The regulatory approval journey necessary to place a device in the European Union, accounting for 24.5% of global medical devices sales, is definitely more complicated if compared with, the consolidated UK system still in use. The body of evidence that the manufacturer needs to prepare to launch a medical device on the EU market is in fact much more extensive and manufacturers are required to engage with a Notified Body (NB) to certify the device, evaluate their QMS, review their technical documentation and assess their clinical evidence.  

To make matters more complicated, recent capacity concerns with NBs have caused delays, impacting time-to-market and patient access to vital devices. However, the EU Commission is actively taking steps towards simplifying the transition to the EU MDR/IVDR and extending deadlines for the implementation of new regulations, easing the burden on products already certified under older regulations. 

FDA, 510(k) and Predicate Devices: US First

Despite the FDA’s reputation for being a stringent regulator, the US medical device market, with its 43.5% share of medical device sales globally and valued at USD 176.7 billion in 2020, presents intriguing opportunities for medical device manufacturers. 

While introducing a novel device without a corresponding “predicate” device may pose challenges, most medium-risk devices can undergo a relatively straightforward 510(k) registration process. This demonstrates the device’s safety and effectiveness compared to an equivalent legally marketed device, alleviating concerns. However, complications may arise in accessing information about the predicate, particularly if it’s manufactured by another company, limiting available data to the public domain and making critical technical details harder to obtain. 

However, the costs linked to regulatory approval in the US are generally lower than in the EU and UK, and specific response timelines are followed by the FDA. Successfully completing a 510(k) submission can also mean eliminating the need for a clinical investigation, speeding up time-to-market and reducing overall investment. 

An important consideration in relation to obtaining a US 510(k) clearance, is the opportunity to leverage the clearance by using it to enter other global market territories that consider the US as a reference market.
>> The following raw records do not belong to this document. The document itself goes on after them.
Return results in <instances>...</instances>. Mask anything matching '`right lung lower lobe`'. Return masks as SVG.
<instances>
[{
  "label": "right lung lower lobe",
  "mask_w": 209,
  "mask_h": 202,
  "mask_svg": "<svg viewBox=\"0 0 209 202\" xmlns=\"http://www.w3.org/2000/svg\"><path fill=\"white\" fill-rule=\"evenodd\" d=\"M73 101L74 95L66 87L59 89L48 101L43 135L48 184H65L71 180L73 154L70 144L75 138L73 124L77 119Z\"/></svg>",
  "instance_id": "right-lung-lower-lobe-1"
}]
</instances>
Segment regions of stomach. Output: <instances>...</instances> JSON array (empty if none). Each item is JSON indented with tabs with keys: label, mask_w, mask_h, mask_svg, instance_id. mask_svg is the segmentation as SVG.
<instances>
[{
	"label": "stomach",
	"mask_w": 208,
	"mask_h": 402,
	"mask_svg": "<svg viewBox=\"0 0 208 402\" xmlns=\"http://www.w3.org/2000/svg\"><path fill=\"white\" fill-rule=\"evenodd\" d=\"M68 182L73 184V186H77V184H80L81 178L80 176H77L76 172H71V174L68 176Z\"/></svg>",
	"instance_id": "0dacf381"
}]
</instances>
Countries such as India, South Africa and Israel, to name a few, recognise clearances and approvals from other reference regulatory bodies, and a 510(k) clearance can open other opportunities for market entry.  
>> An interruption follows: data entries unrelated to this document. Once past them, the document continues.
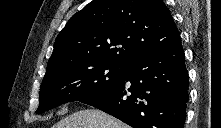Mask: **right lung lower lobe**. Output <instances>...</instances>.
<instances>
[{
    "label": "right lung lower lobe",
    "instance_id": "1",
    "mask_svg": "<svg viewBox=\"0 0 221 128\" xmlns=\"http://www.w3.org/2000/svg\"><path fill=\"white\" fill-rule=\"evenodd\" d=\"M189 76L182 44L131 61L110 89L82 103L133 128H184Z\"/></svg>",
    "mask_w": 221,
    "mask_h": 128
}]
</instances>
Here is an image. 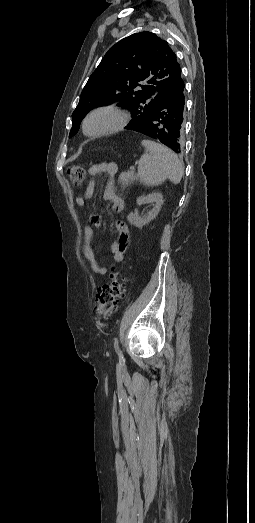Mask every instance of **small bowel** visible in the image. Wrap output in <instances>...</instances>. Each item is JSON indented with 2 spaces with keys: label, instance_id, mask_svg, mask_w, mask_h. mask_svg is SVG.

For medical device manufacturers contemplating their initial market entry there isn’t of course a single straightforward answer. However, fully grasping the merits and drawbacks of the existing regulatory systems in major markets can provide valuable context for the decision-making process.  

Nevertheless, embarking on this journey without the guidance and expertise of experienced professionals can entail unwarranted risks, especially within today’s dynamic regulatory environment. 

Enlisting the support of international regulatory specialists not only aids in navigating the intricacies of specific markets, efficiently managing the expectations of regulatory authorities, but also facilitates the identification of areas of overlap among the regulatory requirements of different regions. This, in turn, assists in structuring a well-informed and strategic market entry approach. 

Disclaimer. The views and opinions expressed in this article are solely those of the author and do not necessarily reflect the official policy or position of Test Labs Limited. The content provided is for informational purposes only and is not intended to constitute legal or professional advice. Test Labs assumes no responsibility for any errors or omissions in the content of this article, nor for any actions taken in reliance thereon.